▶ Exercise requirements
Only the lines from the line containing "dieser gleich viel" to the end of the records, both included, belong in the answer, copied exactly.
+++++
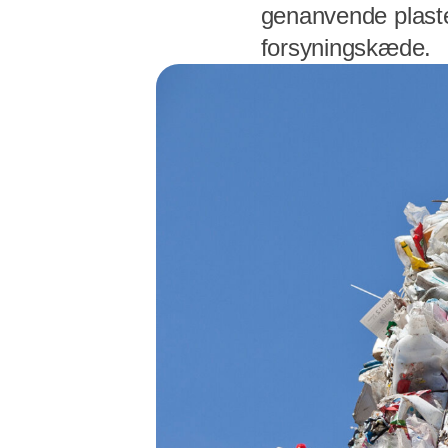
genanvende plaste
forsyningskæde.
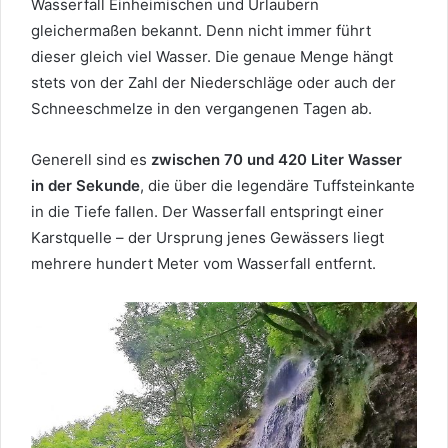
Wasserfall Einheimischen und Urlaubern
gleichermaßen bekannt. Denn nicht immer führt
dieser gleich viel Wasser. Die genaue Menge hängt
stets von der Zahl der Niederschläge oder auch der
Schneeschmelze in den vergangenen Tagen ab.
Generell sind es
zwischen 70 und 420 Liter Wasser
in der Sekunde
, die über die legendäre Tuffsteinkante
in die Tiefe fallen. Der Wasserfall entspringt einer
Karstquelle – der Ursprung jenes Gewässers liegt
mehrere hundert Meter vom Wasserfall entfernt.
+++++
▶ Exercise output
dieser gleich viel Wasser. Die genaue Menge hängt
stets von der Zahl der Niederschläge oder auch der
Schneeschmelze in den vergangenen Tagen ab.
Generell sind es
zwischen 70 und 420 Liter Wasser
in der Sekunde
, die über die legendäre Tuffsteinkante
in die Tiefe fallen. Der Wasserfall entspringt einer
Karstquelle – der Ursprung jenes Gewässers liegt
mehrere hundert Meter vom Wasserfall entfernt.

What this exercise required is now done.